Output of max-pooling layer for fixed kernel kern1. Compare this to [Figure](#fig:image_processing_013). This shows our hand-tooled implemention is equivalent to that by Keras.

fig,axs=subplots(1,2,sharey=True,sharex=True)
text_grid_array(model.layers[1].get_weights()[0][:,:,0,0],fmt='%.1f',title='Updated kern1',ax=axs[0])
text_grid_array(model.layers[1].get_weights()[0][:,:,0,1],fmt='%.1f',title='Updated kern2',ax=axs[1])
for ax in axs:
    ax.tick_params(labelleft=False,left=False,labelbottom=False,bottom=False)

fig.savefig('fig-machine_learning/image_processing_018.png')

Kernels updated during the training process. Compare to [Figure](#fig:image_processing_010).
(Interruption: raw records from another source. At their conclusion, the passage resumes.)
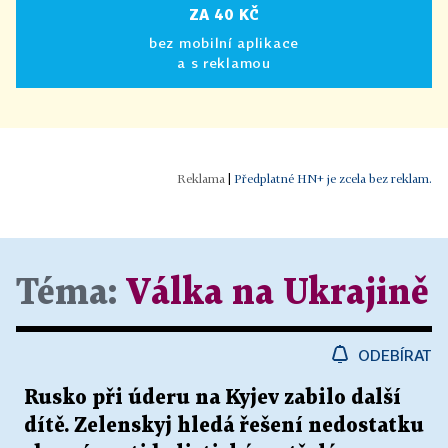
ZA 40 KČ
bez mobilní aplikace
a s reklamou
|
Předplatné HN+ je zcela bez reklam.
Téma:
Válka na Ukrajině
ODEBÍRAT
Rusko při úderu na Kyjev zabilo další
dítě. Zelenskyj hledá řešení nedostatku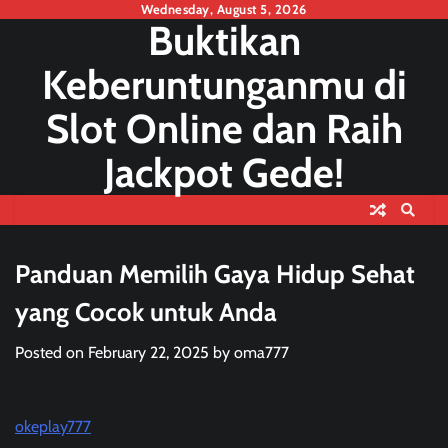
Skip
Wednesday, August 5, 2026
Buktikan
to
content
Keberuntunganmu di
Slot Online dan Raih
Jackpot Gede!
Panduan Memilih Gaya Hidup Sehat
yang Cocok untuk Anda
Posted on
February 22, 2025
by
oma777
okeplay777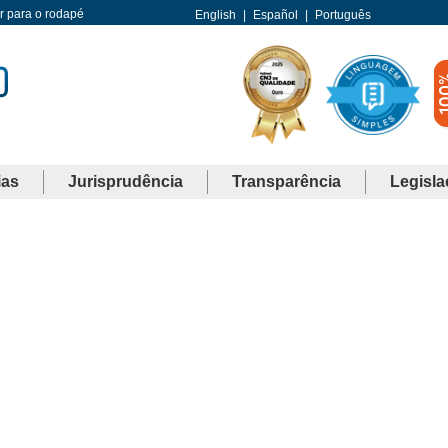
Ir para o rodapé
English
|
Español
|
Português
ias
Jurisprudência
Transparência
Legisla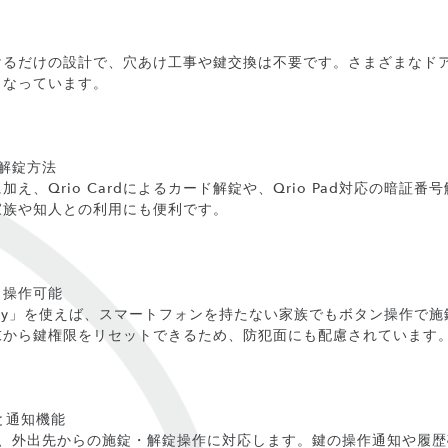
けるだけの設計で、穴あけ工事や鍵交換は不要です。さまざまなド
となっています。
解錠方法
え、Qrio Cardによるカード解錠や、Qrio Pad対応の暗証
家族や知人との利用にも便利です。
でも操作可能
 Key」を使えば、スマートフォンを持たない家族でもボタン操作で
末から鍵権限をリセットできるため、防犯面にも配慮されています
作と通知機能
ことで、外出先からの施錠・解錠操作に対応します。鍵の操作通知や履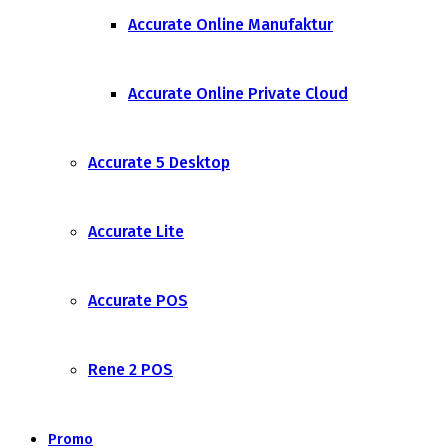
Accurate Online Manufaktur
Accurate Online Private Cloud
Accurate 5 Desktop
Accurate Lite
Accurate POS
Rene 2 POS
Promo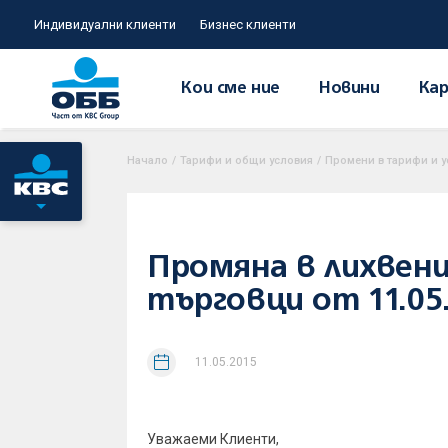
Индивидуални клиенти
Бизнес клиенти
Кои сме ние
Новини
Кар
Начало
/
Тарифи и общи условия
/
Промени в тарифи и у
Промяна в лихвени
търговци от 11.05.
11.05.2015
Уважаеми Клиенти,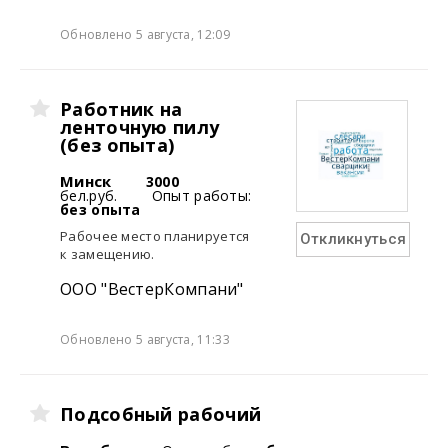
Обновлено 5 августа, 12:09
Работник на
ленточную пилу
(без опыта)
Минск
3000
бел.руб.
Опыт работы:
без опыта
Рабочее место планируется
Откликнуться
к замещению.
ООО "ВестерКомпани"
Обновлено 5 августа, 11:33
Подсобный рабочий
The newly updated kernels are shown in Figure. Note how different these are from the original fixed kernels. We can see the change in the respective predictions in Figure. Thus, the benefit of updating the kernels in the training process is to improve the accuracy overall, but at the cost of interpretability of the kernels themselves. Nonetheless, it is seldom the case that the kernels are known ahead of time, as in our artificial example here, so in practice, there may be nothing to really interpet anyway. Nonetheless, for other problems where there is a target feature in the data for which good a-priori exemplars exist that could serve a kernels, then priming these kernels early in training may help to tune into those target features, especially if they are rare in the training data.

fig,ax=subplots()
_=ax.plot(fixed_kernels[:,0],label='fixed kernels')
_=ax.plot(new_kernels[:,0],label='updated kernels')
_=ax.set_xlabel('Training index',fontsize=16)
_=ax.set_ylabel('Probability of Category 1',fontsize=16)
_=ax.spines['top'].set_visible(False)
_=ax.spines['right'].set_visible(False)
_=ax.legend()
_=ax.set_title('Updated kernels improve classification',fontsize=22)
fig.savefig('fig-machine_learning/image_processing_019.png')

Recall that the second half of the training set was classified as category 1. The updated kernels provide a wider margin for classification than our fixed kernels, even though the ultimate performance is very similar between them.